Page images and extracted text:
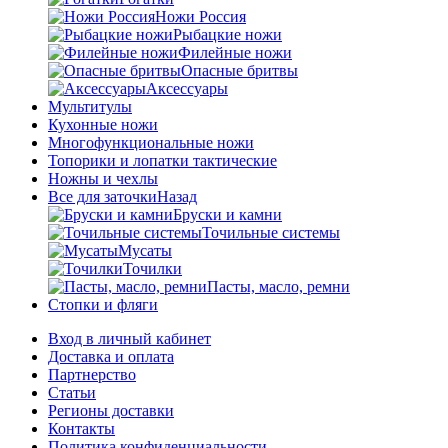
Ножи Россия
Рыбацкие ножи
Филейные ножи
Опасные бритвы
Аксессуары
Мультитулы
Кухонные ножи
Многофункциональные ножи
Топорики и лопатки тактические
Ножны и чехлы
Все для заточки
Назад
Бруски и камни
Точильные системы
Мусаты
Точилки
Пасты, масло, ремни
Стопки и фляги
Вход в личный кабинет
Доставка и оплата
Партнерство
Статьи
Регионы доставки
Контакты
Политика конфиденциальности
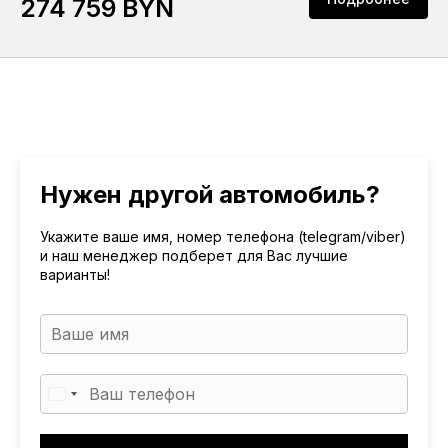
274 759 BYN
Нужен другой автомобиль?
Укажите ваше имя, номер телефона (telegram/viber)
и наш менеджер подберет для Вас лучшие
варианты!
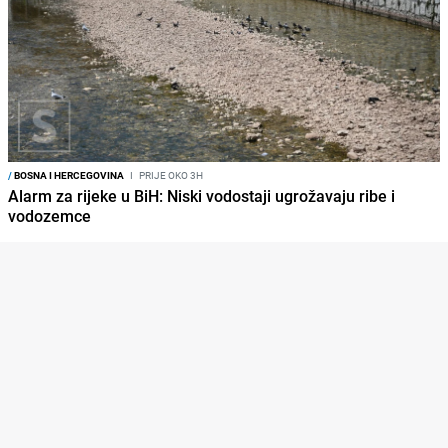
/
BOSNA I HERCEGOVINA
I
PRIJE OKO 3H
Alarm za rijeke u BiH: Niski vodostaji ugrožavaju ribe i
vodozemce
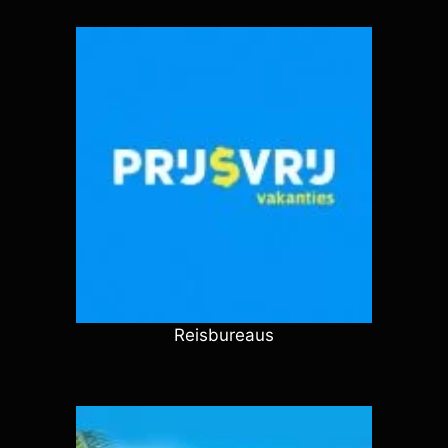
Reisbureaus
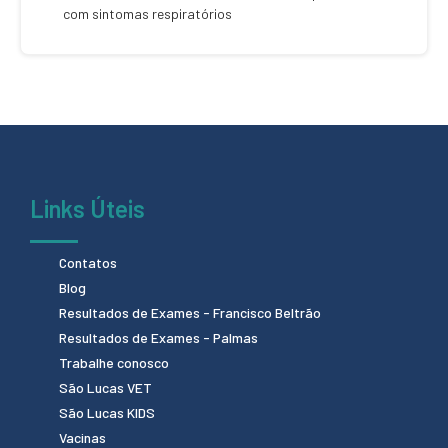
com sintomas respiratórios
Links Úteis
Contatos
Blog
Resultados de Exames - Francisco Beltrão
Resultados de Exames - Palmas
Trabalhe conosco
São Lucas VET
São Lucas KIDS
Vacinas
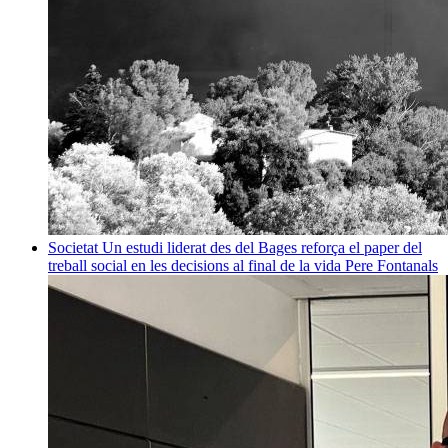
Societat
Un estudi liderat des del Bages reforça el paper del
treball social en les decisions al final de la vida
Pere Fontanals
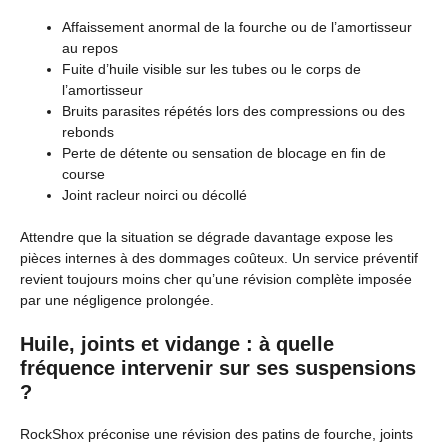
Affaissement anormal de la fourche ou de l’amortisseur
au repos
Fuite d’huile visible sur les tubes ou le corps de
l’amortisseur
Bruits parasites répétés lors des compressions ou des
rebonds
Perte de détente ou sensation de blocage en fin de
course
Joint racleur noirci ou décollé
Attendre que la situation se dégrade davantage expose les
pièces internes à des dommages coûteux. Un service préventif
revient toujours moins cher qu’une révision complète imposée
par une négligence prolongée.
Huile, joints et vidange : à quelle
fréquence intervenir sur ses suspensions
?
RockShox préconise une révision des patins de fourche, joints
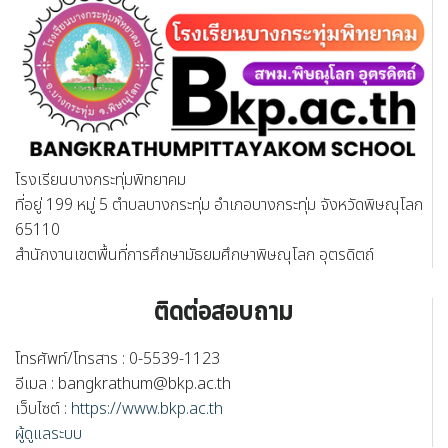
โรงเรียนบางกระทุ่มพิทยาคม
ที่อยู่ 199 หมู่ 5 ตำบลบางกระทุ่ม อำเภอบางกระทุ่ม จังหวัดพิษณุโลก
65110
สำนักงานเขตพื้นที่การศึกษามัธยมศึกษาพิษณุโลก อุตรดิตถ์
ติดต่อสอบถาม
โทรศัพท์/โทรสาร : 0-5539-1123
อีเมล :
bangkrathum@bkp.ac.th
เว็บไซต์ :
https://www.bkp.ac.th
ผู้ดูแลระบบ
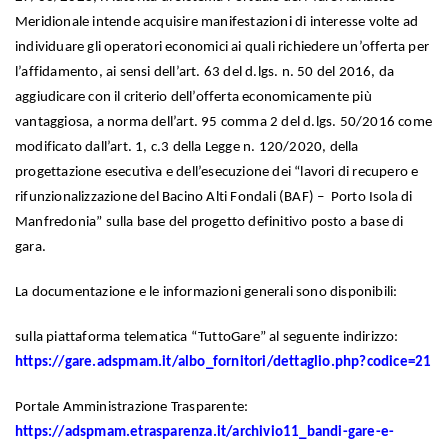
Meridionale intende acquisire manifestazioni di interesse volte ad
individuare gli operatori economici ai quali richiedere un’offerta per
l’affidamento, ai sensi dell’art. 63 del d.lgs. n. 50 del 2016, da
aggiudicare con il criterio dell’offerta economicamente più
vantaggiosa, a norma dell’art. 95 comma 2 del d.lgs. 50/2016 come
modificato dall’art. 1, c.3 della Legge n. 120/2020, della
progettazione esecutiva e dell’esecuzione dei “lavori di recupero e
rifunzionalizzazione del Bacino Alti Fondali (BAF) – Porto Isola di
Manfredonia” sulla base del progetto definitivo posto a base di
gara.
La documentazione e le informazioni generali sono disponibili:
sulla piattaforma telematica “TuttoGare” al seguente indirizzo:
https://gare.adspmam.it/albo_fornitori/dettaglio.php?codice=21
Portale Amministrazione Trasparente:
https://adspmam.etrasparenza.it/archivio11_bandi-gare-e-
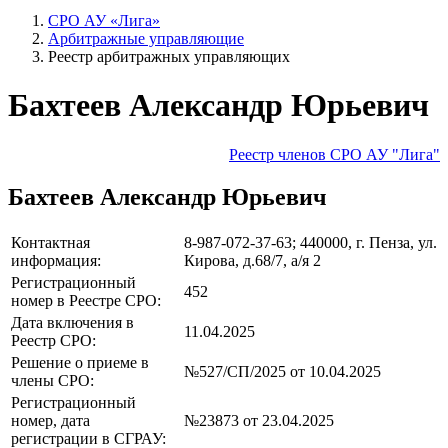
СРО АУ «Лига»
Арбитражные управляющие
Реестр арбитражных управляющих
Бахтеев Александр Юрьевич
Реестр членов СРО АУ "Лига"
Бахтеев Александр Юрьевич
Контактная
8-987-072-37-63; 440000, г. Пенза, ул.
информация:
Кирова, д.68/7, а/я 2
Регистрационный
452
номер в Реестре СРО:
Дата включения в
11.04.2025
Реестр СРО:
Решение о приеме в
№527/СП/2025 от 10.04.2025
члены СРО:
Регистрационный
номер, дата
№23873 от 23.04.2025
регистрации в СГРАУ:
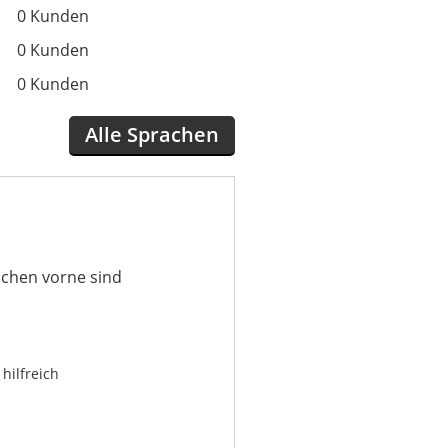
0 Kunden
0 Kunden
0 Kunden
Alle Sprachen
schen vorne sind
hilfreich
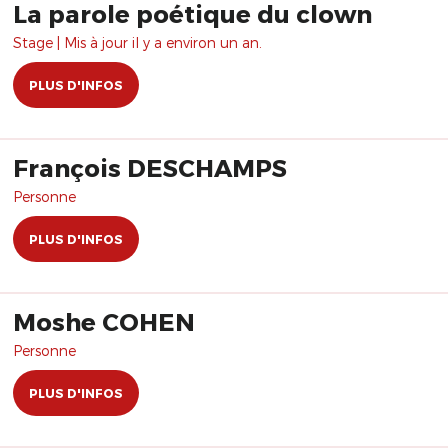
La parole poétique du clown
Stage | Mis à jour il y a environ un an.
PLUS D'INFOS
François DESCHAMPS
Personne
PLUS D'INFOS
Moshe COHEN
Personne
PLUS D'INFOS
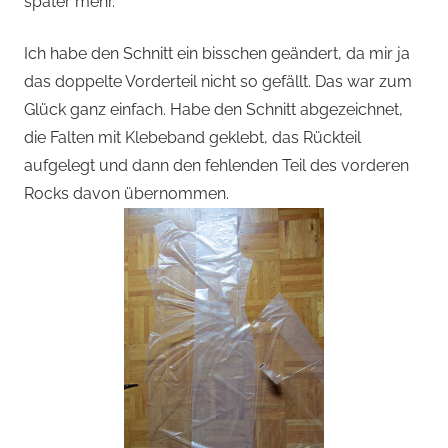
später mehr.
Ich habe den Schnitt ein bisschen geändert, da mir ja
das doppelte Vorderteil nicht so gefällt. Das war zum
Glück ganz einfach. Habe den Schnitt abgezeichnet,
die Falten mit Klebeband geklebt, das Rückteil
aufgelegt und dann den fehlenden Teil des vorderen
Rocks davon übernommen.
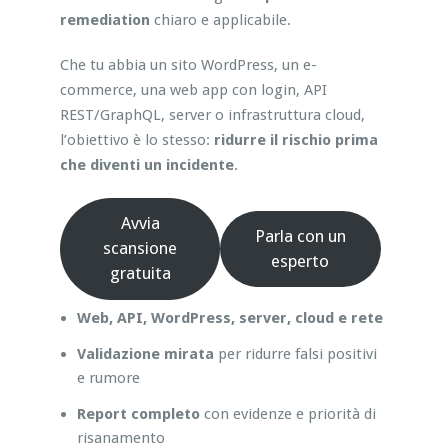
remediation
chiaro e applicabile.
Che tu abbia un sito WordPress, un e-
commerce, una web app con login, API
REST/GraphQL, server o infrastruttura cloud,
l’obiettivo è lo stesso:
ridurre il rischio prima
che diventi un incidente
.
Avvia
Parla con un
scansione
esperto
gratuita
Web, API, WordPress, server, cloud e rete
Validazione mirata
per ridurre falsi positivi
e rumore
Report completo
con evidenze e priorità di
risanamento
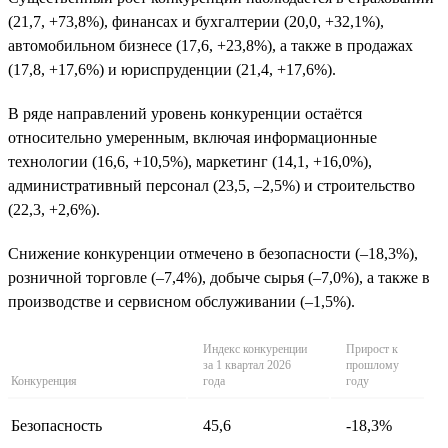
(21,7, +73,8%), финансах и бухгалтерии (20,0, +32,1%),
автомобильном бизнесе (17,6, +23,8%), а также в продажах
(17,8, +17,6%) и юриспруденции (21,4, +17,6%).
В ряде направлений уровень конкуренции остаётся
относительно умеренным, включая информационные
технологии (16,6, +10,5%), маркетинг (14,1, +16,0%),
административный персонал (23,5, –2,5%) и строительство
(22,3, +2,6%).
Снижение конкуренции отмечено в безопасности (–18,3%),
розничной торговле (–7,4%), добыче сырья (–7,0%), а также в
производстве и сервисном обслуживании (–1,5%).
Индекс конкуренции
Прирост к
за 1 квартал 2026
прошлому
Конкуренция
года
году
Безопасность
45,6
-18,3%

- **Problem**:
From the first line of the records through the line containing "Нужен другой автомобиль?", please output exactly those lines and nothing more, leaving out the pictures.

- **Worked solution**:
Ножи Россия
Рыбацкие ножи
Филейные ножи
Опасные бритвы
Аксессуары
Мультитулы
Кухонные ножи
Многофункциональные ножи
Топорики и лопатки тактические
Ножны и чехлы
Все для заточки
Назад
Бруски и камни
Точильные системы
Мусаты
Точилки
Пасты, масло, ремни
Стопки и фляги
Вход в личный кабинет
Доставка и оплата
Партнерство
Статьи
Регионы доставки
Контакты
Политика конфиденциальности
274 759 BYN
Нужен другой автомобиль?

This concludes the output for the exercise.